(Saved entries)

+ + + + + + +

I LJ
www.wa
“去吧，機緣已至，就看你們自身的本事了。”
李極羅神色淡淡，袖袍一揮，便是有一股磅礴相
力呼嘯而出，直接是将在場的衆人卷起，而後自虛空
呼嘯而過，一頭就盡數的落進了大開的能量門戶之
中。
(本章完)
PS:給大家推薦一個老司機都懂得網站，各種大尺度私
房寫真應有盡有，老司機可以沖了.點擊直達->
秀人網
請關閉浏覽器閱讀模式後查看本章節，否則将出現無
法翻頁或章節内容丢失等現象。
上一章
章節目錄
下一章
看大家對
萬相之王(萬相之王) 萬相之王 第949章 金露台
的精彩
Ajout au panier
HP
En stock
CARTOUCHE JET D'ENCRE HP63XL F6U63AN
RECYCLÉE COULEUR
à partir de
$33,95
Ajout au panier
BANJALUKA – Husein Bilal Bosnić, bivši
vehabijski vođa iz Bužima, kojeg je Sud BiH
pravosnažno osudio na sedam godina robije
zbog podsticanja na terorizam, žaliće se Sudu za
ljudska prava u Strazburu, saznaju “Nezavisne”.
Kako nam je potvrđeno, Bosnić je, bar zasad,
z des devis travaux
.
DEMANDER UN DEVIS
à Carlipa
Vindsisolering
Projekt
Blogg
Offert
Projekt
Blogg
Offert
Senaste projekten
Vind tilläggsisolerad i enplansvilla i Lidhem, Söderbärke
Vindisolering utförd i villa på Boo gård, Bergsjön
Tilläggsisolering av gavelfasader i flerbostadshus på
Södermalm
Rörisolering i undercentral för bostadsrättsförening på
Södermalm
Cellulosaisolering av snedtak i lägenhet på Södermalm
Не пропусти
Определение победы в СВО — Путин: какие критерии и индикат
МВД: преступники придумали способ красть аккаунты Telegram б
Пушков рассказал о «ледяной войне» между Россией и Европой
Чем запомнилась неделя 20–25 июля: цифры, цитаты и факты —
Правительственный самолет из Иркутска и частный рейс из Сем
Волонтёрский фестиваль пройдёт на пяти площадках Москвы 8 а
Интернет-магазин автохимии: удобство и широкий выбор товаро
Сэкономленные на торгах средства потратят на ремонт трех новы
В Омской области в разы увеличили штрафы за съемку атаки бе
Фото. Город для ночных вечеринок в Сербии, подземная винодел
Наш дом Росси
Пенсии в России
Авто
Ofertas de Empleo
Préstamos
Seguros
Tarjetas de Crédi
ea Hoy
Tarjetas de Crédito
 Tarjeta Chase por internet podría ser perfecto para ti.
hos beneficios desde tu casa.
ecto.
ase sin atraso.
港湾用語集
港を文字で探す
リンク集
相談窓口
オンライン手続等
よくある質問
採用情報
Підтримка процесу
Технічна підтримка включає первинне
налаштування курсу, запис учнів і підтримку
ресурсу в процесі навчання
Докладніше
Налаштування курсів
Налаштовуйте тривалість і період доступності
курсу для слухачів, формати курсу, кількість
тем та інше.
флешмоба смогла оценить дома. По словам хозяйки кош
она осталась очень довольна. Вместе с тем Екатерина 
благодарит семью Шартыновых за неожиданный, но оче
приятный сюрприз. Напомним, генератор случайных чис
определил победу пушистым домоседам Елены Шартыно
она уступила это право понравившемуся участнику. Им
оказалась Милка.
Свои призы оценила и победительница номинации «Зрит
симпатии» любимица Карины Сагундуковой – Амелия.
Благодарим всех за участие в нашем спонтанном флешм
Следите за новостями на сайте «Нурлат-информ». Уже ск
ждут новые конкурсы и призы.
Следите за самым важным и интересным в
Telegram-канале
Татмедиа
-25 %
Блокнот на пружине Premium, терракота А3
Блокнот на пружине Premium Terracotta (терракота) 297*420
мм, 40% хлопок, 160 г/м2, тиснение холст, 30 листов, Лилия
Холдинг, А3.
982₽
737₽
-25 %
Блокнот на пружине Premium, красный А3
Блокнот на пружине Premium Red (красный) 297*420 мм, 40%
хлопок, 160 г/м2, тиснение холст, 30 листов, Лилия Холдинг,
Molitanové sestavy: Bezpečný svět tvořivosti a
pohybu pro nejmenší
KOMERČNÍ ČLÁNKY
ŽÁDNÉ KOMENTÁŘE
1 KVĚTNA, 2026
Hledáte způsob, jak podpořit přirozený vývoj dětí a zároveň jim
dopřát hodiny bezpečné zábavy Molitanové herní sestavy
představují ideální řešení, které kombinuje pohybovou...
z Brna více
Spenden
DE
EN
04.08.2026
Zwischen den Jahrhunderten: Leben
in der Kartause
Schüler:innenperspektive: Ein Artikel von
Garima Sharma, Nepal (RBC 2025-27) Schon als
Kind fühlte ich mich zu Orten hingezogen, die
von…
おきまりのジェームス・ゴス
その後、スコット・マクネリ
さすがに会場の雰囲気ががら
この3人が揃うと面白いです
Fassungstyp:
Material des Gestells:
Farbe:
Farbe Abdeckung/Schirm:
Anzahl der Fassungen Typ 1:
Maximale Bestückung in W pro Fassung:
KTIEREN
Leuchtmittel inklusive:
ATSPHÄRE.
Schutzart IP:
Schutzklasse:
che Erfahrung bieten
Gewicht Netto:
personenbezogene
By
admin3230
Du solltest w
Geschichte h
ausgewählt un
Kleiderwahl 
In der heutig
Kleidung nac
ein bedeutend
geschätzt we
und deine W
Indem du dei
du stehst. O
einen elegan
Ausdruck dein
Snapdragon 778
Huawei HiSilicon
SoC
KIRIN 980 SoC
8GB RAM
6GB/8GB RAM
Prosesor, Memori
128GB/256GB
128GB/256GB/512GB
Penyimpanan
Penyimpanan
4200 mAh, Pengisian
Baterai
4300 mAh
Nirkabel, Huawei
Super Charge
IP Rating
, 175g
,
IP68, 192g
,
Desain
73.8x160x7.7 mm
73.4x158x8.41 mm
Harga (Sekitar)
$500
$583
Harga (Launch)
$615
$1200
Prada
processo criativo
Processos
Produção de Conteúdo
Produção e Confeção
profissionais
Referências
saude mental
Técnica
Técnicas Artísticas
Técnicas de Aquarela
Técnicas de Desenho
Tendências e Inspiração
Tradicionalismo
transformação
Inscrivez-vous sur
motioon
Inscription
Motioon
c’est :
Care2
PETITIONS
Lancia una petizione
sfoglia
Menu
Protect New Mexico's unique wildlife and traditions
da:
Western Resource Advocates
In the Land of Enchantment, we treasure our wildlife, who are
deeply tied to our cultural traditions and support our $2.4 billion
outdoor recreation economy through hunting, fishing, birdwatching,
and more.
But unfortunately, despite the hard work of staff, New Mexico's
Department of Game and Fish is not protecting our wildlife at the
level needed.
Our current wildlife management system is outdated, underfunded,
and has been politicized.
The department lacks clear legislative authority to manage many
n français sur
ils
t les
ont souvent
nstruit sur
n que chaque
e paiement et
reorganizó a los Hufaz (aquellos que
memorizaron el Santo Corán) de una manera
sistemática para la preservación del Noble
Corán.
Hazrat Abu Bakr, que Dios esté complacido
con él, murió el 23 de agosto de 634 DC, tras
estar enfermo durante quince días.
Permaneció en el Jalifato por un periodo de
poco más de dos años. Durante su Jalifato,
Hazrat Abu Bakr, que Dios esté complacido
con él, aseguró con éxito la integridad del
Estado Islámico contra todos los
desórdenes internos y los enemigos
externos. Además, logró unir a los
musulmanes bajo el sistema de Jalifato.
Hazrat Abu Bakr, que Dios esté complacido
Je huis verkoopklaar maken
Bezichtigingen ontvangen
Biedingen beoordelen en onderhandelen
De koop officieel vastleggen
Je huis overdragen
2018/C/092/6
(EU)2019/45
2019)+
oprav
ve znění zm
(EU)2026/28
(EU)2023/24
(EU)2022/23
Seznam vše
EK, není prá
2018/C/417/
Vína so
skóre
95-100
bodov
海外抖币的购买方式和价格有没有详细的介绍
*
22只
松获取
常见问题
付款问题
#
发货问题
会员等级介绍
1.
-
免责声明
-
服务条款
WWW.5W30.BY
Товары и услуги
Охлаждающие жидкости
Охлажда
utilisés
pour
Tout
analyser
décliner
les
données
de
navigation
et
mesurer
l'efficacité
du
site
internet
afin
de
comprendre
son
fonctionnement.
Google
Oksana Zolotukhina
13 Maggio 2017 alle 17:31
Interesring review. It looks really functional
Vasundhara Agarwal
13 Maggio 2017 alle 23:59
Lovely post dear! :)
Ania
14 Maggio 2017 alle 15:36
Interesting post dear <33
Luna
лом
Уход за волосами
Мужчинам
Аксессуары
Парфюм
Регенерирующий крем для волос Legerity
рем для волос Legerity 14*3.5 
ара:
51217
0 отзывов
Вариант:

+ + + + + + +

## PROBLEM REQUIREMENTS
With the string "Telegram" as the key, filter the data above and show the lines that match.

## SOLUTION TO THE PROBLEM
МВД: преступники придумали способ красть аккаунты Telegram б
Telegram-канале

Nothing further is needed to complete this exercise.